Nunca he estado
muy de acuerdo con la celebración de fiestas ajenas a nuestra cultura, creo que
ya tenemos suficientes. Entre otros motivos, porque muchas veces estas fiestas
van  asociadas al consumismo, y ya
bastantes consumistas somos para añadir un motivo más. Pero he de reconocer que
este año me hacía mucha ilusión disfrazar a la peque, y es que todo lo que sea
que los niños disfruten y se lo pasen bien, bienvenido sea. Y teniendo en
cuenta que el disfraz se lo hice yo y que lo celebramos en el aula del grupo de
crianza de nuestra localidad, la celebración de consumista tuvo bien poco.
A algunas mamás
del grupo de crianza se les ocurrió que celebrásemos Halloween con los peques y
a todas nos pareció una idea estupenda. Cada familia llevó algo para picar, a
nosotros nos tocó la bebida, y al final nos juntamos con una super merienda en
la que nos pusimos las botas: un par de bizcochos, tarta de fondant con forma
de calabaza, galletas de arañitas, galletas monstruosas, gominolas caseras,
sándwiches, tortilla y muchas mas cosillas. Estaba todo tan rico y nos juntamos
tantos que apenas hicimos ni una tercera parte de las actividades que teníamos
pensadas para los peques.
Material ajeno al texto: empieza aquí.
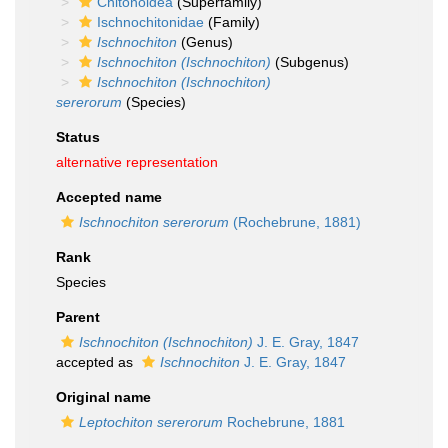
Chitonoidea
(Superfamily)
Ischnochitonidae
(Family)
Ischnochiton
(Genus)
Ischnochiton (Ischnochiton)
(Subgenus)
Ischnochiton (Ischnochiton)
sererorum
(Species)
Status
alternative representation
Accepted name
Ischnochiton sererorum
(Rochebrune, 1881)
Rank
Species
Parent
Ischnochiton (Ischnochiton)
J. E. Gray, 1847
accepted as
Ischnochiton
J. E. Gray, 1847
Original name
Leptochiton sererorum
Rochebrune, 1881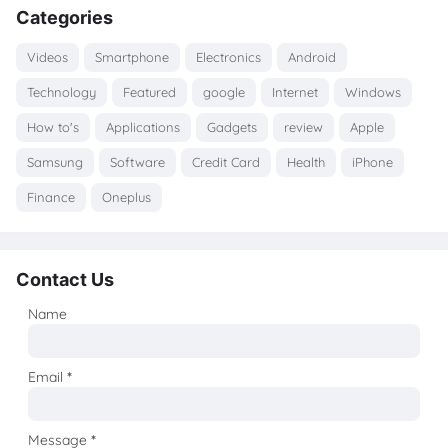
Categories
Videos
Smartphone
Electronics
Android
Technology
Featured
google
Internet
Windows
How to's
Applications
Gadgets
review
Apple
Samsung
Software
Credit Card
Health
iPhone
Finance
Oneplus
Contact Us
Name
Email
*
Message
*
Aún así lo pasaron y lo pasamos de miedo.
Brujas, arañas,
calabazas, esqueletos y demonios llenaron la sala con su alegría y su no parar,
hasta Blancanieves estuvo con nosotros. Y algunas mamás tampoco quisieron
perderse la oportunidad de disfrazarse. Aunque en un principio no tenía
intención de ir disfrazada, otra cosa es que luego allí me pintase con pintura
de cara (mi hija se encargó de ello y dada la ocasión lo hizo la mar de bien),
recordé unos trapillos de aquellos años en los que íbamos a garitos siniestros,
y aunque no era un disfraz daba el pego para Halloween.
Como digo, el
disfraz de Minerva se lo hice yo, muy sencillo de hacer. El gorro de cartulina
con alguna luna y estrellita pegadas. Para la parte de arriba improvisé un
chaleco negro (abrochado en los hombros con corchetes) con aspas moradas en el
pecho. De complemento le quise hacer una calabaza, os dejo aquí de dónde saqué
el modelo. Y para la falda saqué la idea de un disfraz de pirata que tenía ya
medio preparado para carnavales (si, ya se que queda mucho, pero mi idea era
jugar a disfrazarnos cualquier tarde, y con todos los disfraces con los que nos
hemos ido juntando nos va a dar mucho juego), muy sencillo porque no hay ni que
coser, simplemente enlazar tiras de tul de los colores que se deseen en una
cinta, aquí tenéis la idea original. Debajo llevaba unos leggins negros y la camiseta que pensaba ponerla para el disfraz de pirata.
Podéis juzgar
por vosotros mismos el resultado. Me hubiese gustado poneros alguna fotillo de
la fiesta, pero ante todo prima el derecho a la intimidad.